------ Dataset records ------

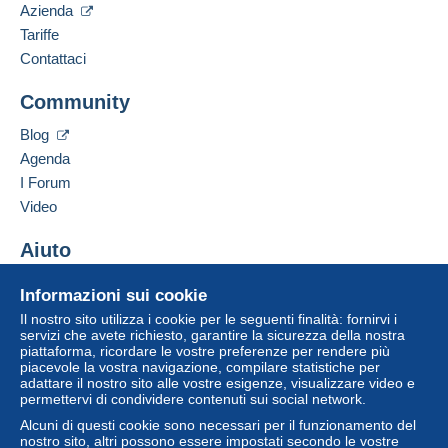
Azienda
Lingua parlata:
Zona 3
Per accedere alle informazioni
sulla consegna, è necessario
Inglese (Regno Unito)
Tariffe
essere un utente registrato ed
Contattaci
effettuare il login.
Questa zona comprende
un paese
.
Aggiungere questo venditore ai preferiti
Community
Contattare il venditore
Metodo di spedizione
Registr
Login
Inserisci questo venditore in Lista Nera
ati
Blog
Pagamento con:
Agenda
I Forum
Pacco postale assicurato (con tracciamento)
Video
4,99 €
Aiuto
Centro assistenza
Condizioni di pagamento:
Informazioni sui cookie
Acquistare su Delcampe
Tutti i pagamenti vengono effettuati tramite
carta di
Il nostro sito utilizza i cookie per le seguenti finalità: fornirvi i
credito/debito
o bonifico sul saldo. Non si effettuano
Vendere su Delcampe
servizi che avete richiesto, garantire la sicurezza della nostra
pagamenti con assegno o bonifico bancario diretto al
piattaforma, ricordare le vostre preferenze per rendere più
Un sito sicuro
piacevole la vostra navigazione, compilare statistiche per
venditore.
adattare il nostro sito alle vostre esigenze, visualizzare video e
permettervi di condividere contenuti sui social network.
L'acquirente utilizza i metodi di pagamento disponibili su
Delcampe nella pagina "
I miei acquisti: Da pagare
".
Alcuni di questi cookie sono necessari per il funzionamento del
nostro sito, altri possono essere impostati secondo le vostre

------

▶ What to do
For every line above, produce an exact transcription that omits the images.

▶ Result below
Azienda
Lingua parlata:
Zona 3
Per accedere alle informazioni
sulla consegna, è necessario
Inglese (Regno Unito)
Tariffe
essere un utente registrato ed
Contattaci
effettuare il login.
Questa zona comprende
un paese
.
Aggiungere questo venditore ai preferiti
Community
Contattare il venditore
Metodo di spedizione
Registr
Login
Inserisci questo venditore in Lista Nera
ati
Blog
Pagamento con:
Agenda
I Forum
Pacco postale assicurato (con tracciamento)
Video
4,99 €
Aiuto
Centro assistenza
Condizioni di pagamento:
Informazioni sui cookie
Acquistare su Delcampe
Tutti i pagamenti vengono effettuati tramite
carta di
Il nostro sito utilizza i cookie per le seguenti finalità: fornirvi i
credito/debito
o bonifico sul saldo. Non si effettuano
Vendere su Delcampe
servizi che avete richiesto, garantire la sicurezza della nostra
pagamenti con assegno o bonifico bancario diretto al
piattaforma, ricordare le vostre preferenze per rendere più
Un sito sicuro
piacevole la vostra navigazione, compilare statistiche per
venditore.
adattare il nostro sito alle vostre esigenze, visualizzare video e
permettervi di condividere contenuti sui social network.
L'acquirente utilizza i metodi di pagamento disponibili su
Delcampe nella pagina "
I miei acquisti: Da pagare
".
Alcuni di questi cookie sono necessari per il funzionamento del
nostro sito, altri possono essere impostati secondo le vostre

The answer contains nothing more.